Collected data

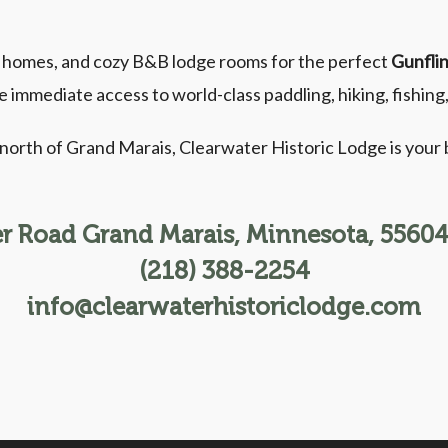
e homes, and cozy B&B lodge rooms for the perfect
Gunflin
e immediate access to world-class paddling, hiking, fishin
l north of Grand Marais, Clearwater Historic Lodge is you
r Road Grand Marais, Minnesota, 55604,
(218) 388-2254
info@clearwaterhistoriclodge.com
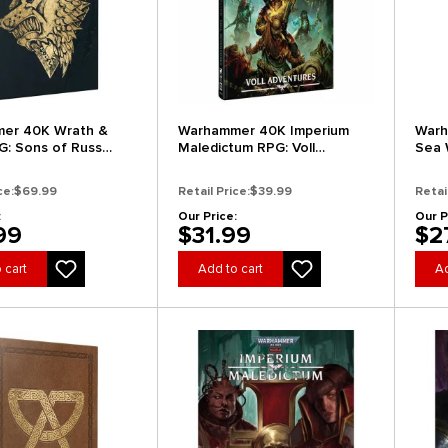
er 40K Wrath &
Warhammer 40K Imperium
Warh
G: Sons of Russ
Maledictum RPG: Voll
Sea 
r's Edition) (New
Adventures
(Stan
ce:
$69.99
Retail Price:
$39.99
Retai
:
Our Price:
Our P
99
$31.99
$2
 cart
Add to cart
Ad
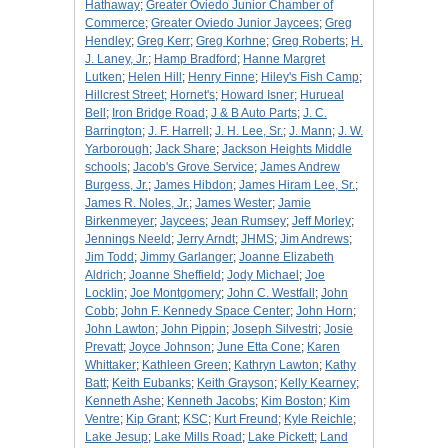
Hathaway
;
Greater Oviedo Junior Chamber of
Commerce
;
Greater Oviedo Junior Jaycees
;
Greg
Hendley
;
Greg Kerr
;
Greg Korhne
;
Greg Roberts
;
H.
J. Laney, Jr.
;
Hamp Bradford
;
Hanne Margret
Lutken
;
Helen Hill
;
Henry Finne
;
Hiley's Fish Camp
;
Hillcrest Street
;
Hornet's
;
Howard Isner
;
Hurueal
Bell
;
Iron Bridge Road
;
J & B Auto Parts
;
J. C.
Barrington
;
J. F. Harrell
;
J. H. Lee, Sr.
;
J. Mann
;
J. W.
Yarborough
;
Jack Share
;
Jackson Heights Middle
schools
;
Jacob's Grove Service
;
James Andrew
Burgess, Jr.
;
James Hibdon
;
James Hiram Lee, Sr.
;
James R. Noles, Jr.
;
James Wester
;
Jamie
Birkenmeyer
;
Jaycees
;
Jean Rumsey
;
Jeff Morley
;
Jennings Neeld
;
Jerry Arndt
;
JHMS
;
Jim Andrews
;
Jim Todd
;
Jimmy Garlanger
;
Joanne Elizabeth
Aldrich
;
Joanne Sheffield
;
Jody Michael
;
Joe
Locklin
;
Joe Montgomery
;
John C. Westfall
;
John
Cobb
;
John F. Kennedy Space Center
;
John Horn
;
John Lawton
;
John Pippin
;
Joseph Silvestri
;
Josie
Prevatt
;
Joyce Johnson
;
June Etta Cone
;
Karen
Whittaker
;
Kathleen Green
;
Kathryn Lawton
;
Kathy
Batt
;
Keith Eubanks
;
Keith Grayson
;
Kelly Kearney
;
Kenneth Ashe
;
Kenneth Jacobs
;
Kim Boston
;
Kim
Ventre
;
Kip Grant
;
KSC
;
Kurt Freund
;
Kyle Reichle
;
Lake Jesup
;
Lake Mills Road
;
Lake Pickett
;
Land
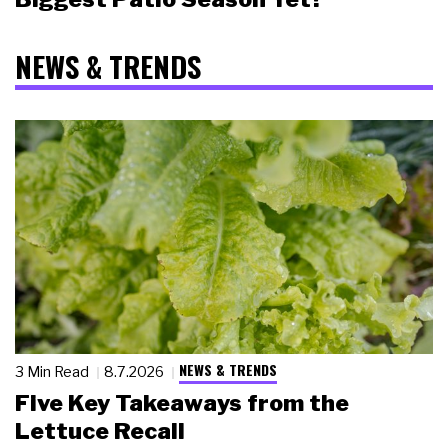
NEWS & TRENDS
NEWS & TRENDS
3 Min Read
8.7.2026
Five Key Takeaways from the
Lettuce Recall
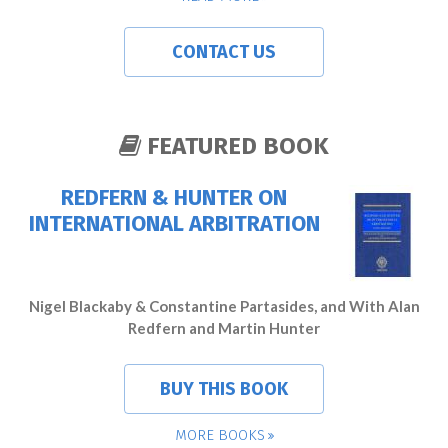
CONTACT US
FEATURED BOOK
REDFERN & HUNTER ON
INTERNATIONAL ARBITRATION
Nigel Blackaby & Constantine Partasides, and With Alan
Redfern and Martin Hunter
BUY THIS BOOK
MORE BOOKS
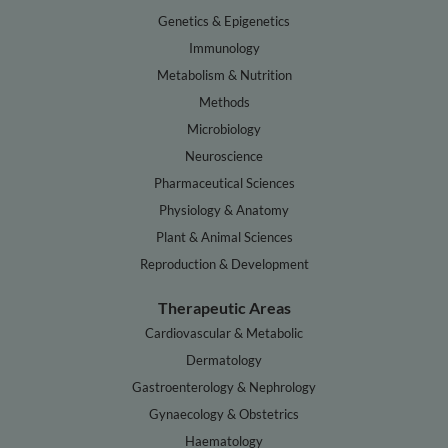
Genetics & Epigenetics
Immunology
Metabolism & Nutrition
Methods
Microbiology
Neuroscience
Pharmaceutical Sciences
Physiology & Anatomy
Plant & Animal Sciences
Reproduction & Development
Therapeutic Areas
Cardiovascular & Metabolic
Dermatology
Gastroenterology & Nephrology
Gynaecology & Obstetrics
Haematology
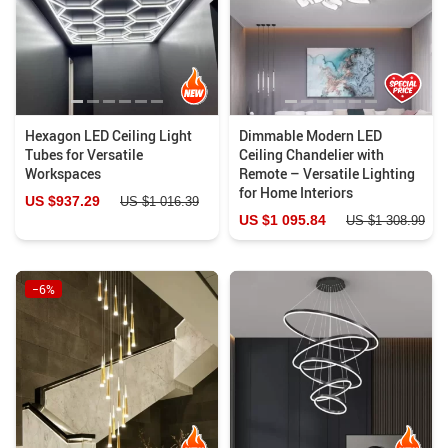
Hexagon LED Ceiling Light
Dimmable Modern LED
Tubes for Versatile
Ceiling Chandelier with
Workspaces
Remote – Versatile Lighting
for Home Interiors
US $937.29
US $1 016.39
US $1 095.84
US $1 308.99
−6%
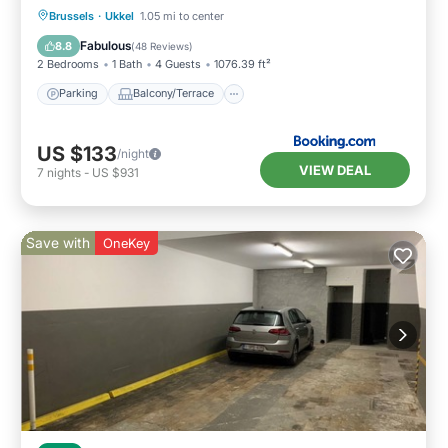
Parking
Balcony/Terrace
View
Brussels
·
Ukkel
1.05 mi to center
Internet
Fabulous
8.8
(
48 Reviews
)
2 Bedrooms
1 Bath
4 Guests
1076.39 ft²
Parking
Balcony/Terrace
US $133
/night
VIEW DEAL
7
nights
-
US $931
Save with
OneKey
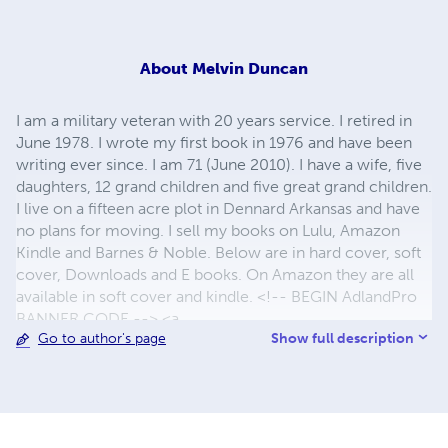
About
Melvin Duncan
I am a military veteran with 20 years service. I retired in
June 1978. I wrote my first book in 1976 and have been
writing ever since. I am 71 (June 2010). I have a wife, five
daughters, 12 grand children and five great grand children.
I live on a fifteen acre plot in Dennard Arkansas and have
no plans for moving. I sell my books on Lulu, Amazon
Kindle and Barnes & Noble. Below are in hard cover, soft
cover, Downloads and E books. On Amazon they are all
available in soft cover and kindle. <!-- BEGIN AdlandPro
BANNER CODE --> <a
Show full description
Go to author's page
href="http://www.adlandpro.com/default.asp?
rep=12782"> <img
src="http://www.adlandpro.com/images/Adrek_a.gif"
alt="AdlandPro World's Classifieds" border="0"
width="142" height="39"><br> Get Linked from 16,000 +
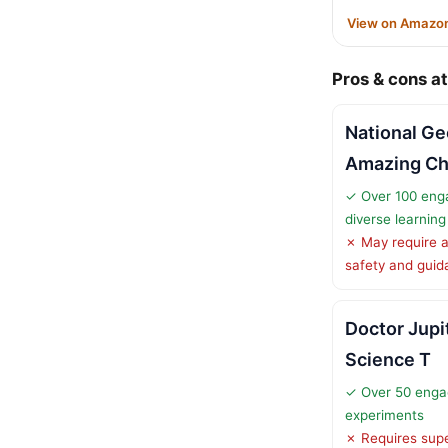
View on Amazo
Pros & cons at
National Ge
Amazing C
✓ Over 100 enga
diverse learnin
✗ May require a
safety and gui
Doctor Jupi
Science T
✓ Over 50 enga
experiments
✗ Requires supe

_YOUR INSTRUCTIONS:_ With the pictures omitted, the records above are to be repeated exactly.

_TASK SOLUTION:_
e homes, and cozy B&B lodge rooms for the perfect
Gunflin
e immediate access to world-class paddling, hiking, fishin
l north of Grand Marais, Clearwater Historic Lodge is you
r Road Grand Marais, Minnesota, 55604,
(218) 388-2254
info@clearwaterhistoriclodge.com
er 40K Wrath &
Warhammer 40K Imperium
Warh
G: Sons of Russ
Maledictum RPG: Voll
Sea 
r's Edition) (New
Adventures
(Stan
ce:
$69.99
Retail Price:
$39.99
Retai
:
Our Price:
Our P
99
$31.99
$2
 cart
Add to cart
Ad
Hathaway
;
Greater Oviedo Junior Chamber of
Commerce
;
Greater Oviedo Junior Jaycees
;
Greg
Hendley
;
Greg Kerr
;
Greg Korhne
;
Greg Roberts
;
H.
J. Laney, Jr.
;
Hamp Bradford
;
Hanne Margret
Lutken
;
Helen Hill
;
Henry Finne
;
Hiley's Fish Camp
;
Hillcrest Street
;
Hornet's
;
Howard Isner
;
Hurueal
Bell
;
Iron Bridge Road
;
J & B Auto Parts
;
J. C.
Barrington
;
J. F. Harrell
;
J. H. Lee, Sr.
;
J. Mann
;
J. W.
Yarborough
;
Jack Share
;
Jackson Heights Middle
schools
;
Jacob's Grove Service
;
James Andrew
Burgess, Jr.
;
James Hibdon
;
James Hiram Lee, Sr.
;
James R. Noles, Jr.
;
James Wester
;
Jamie
Birkenmeyer
;
Jaycees
;
Jean Rumsey
;
Jeff Morley
;
Jennings Neeld
;
Jerry Arndt
;
JHMS
;
Jim Andrews
;
Jim Todd
;
Jimmy Garlanger
;
Joanne Elizabeth
Aldrich
;
Joanne Sheffield
;
Jody Michael
;
Joe
Locklin
;
Joe Montgomery
;
John C. Westfall
;
John
Cobb
;
John F. Kennedy Space Center
;
John Horn
;
John Lawton
;
John Pippin
;
Joseph Silvestri
;
Josie
Prevatt
;
Joyce Johnson
;
June Etta Cone
;
Karen
Whittaker
;
Kathleen Green
;
Kathryn Lawton
;
Kathy
Batt
;
Keith Eubanks
;
Keith Grayson
;
Kelly Kearney
;
Kenneth Ashe
;
Kenneth Jacobs
;
Kim Boston
;
Kim
Ventre
;
Kip Grant
;
KSC
;
Kurt Freund
;
Kyle Reichle
;
Lake Jesup
;
Lake Mills Road
;
Lake Pickett
;
Land
NEWS & TRENDS
NEWS & TRENDS
3 Min Read
8.7.2026
Five Key Takeaways from the
Lettuce Recall
CONTACT US
FEATURED BOOK
REDFERN & HUNTER ON
INTERNATIONAL ARBITRATION
Nigel Blackaby & Constantine Partasides, and With Alan
Redfern and Martin Hunter
BUY THIS BOOK
MORE BOOKS
Genetics & Epigenetics
Immunology
Metabolism & Nutrition
Methods
Microbiology
Neuroscience
Pharmaceutical Sciences
Physiology & Anatomy
Plant & Animal Sciences
Reproduction & Development
Therapeutic Areas
Cardiovascular & Metabolic
Dermatology
Gastroenterology & Nephrology
Gynaecology & Obstetrics
Haematology
Hexagon LED Ceiling Light
Dimmable Modern LED
Tubes for Versatile
Ceiling Chandelier with
Workspaces
Remote – Versatile Lighting
for Home Interiors
US $937.29
US $1 016.39
US $1 095.84
US $1 308.99
−6%
Parking
Balcony/Terrace
View
Brussels
·
Ukkel
1.05 mi to center
Internet
Fabulous
8.8
(
48 Reviews
)
2 Bedrooms
1 Bath
4 Guests
1076.39 ft²
Parking
Balcony/Terrace
US $133
/night
VIEW DEAL
7
nights
-
US $931
Save with
OneKey
About
Melvin Duncan
I am a military veteran with 20 years service. I retired in
June 1978. I wrote my first book in 1976 and have been
writing ever since. I am 71 (June 2010). I have a wife, five
daughters, 12 grand children and five great grand children.
I live on a fifteen acre plot in Dennard Arkansas and have
no plans for moving. I sell my books on Lulu, Amazon
Kindle and Barnes & Noble. Below are in hard cover, soft
cover, Downloads and E books. On Amazon they are all
available in soft cover and kindle. <!-- BEGIN AdlandPro
BANNER CODE --> <a
Show full description
Go to author's page
href="http://www.adlandpro.com/default.asp?
rep=12782"> <img
src="http://www.adlandpro.com/images/Adrek_a.gif"
alt="AdlandPro World's Classifieds" border="0"
width="142" height="39"><br> Get Linked from 16,000 +
View on Amazo
Pros & cons at
National Ge
Amazing C
✓ Over 100 enga
diverse learnin
✗ May require a
safety and gui
Doctor Jupi
Science T
✓ Over 50 enga
experiments
✗ Requires supe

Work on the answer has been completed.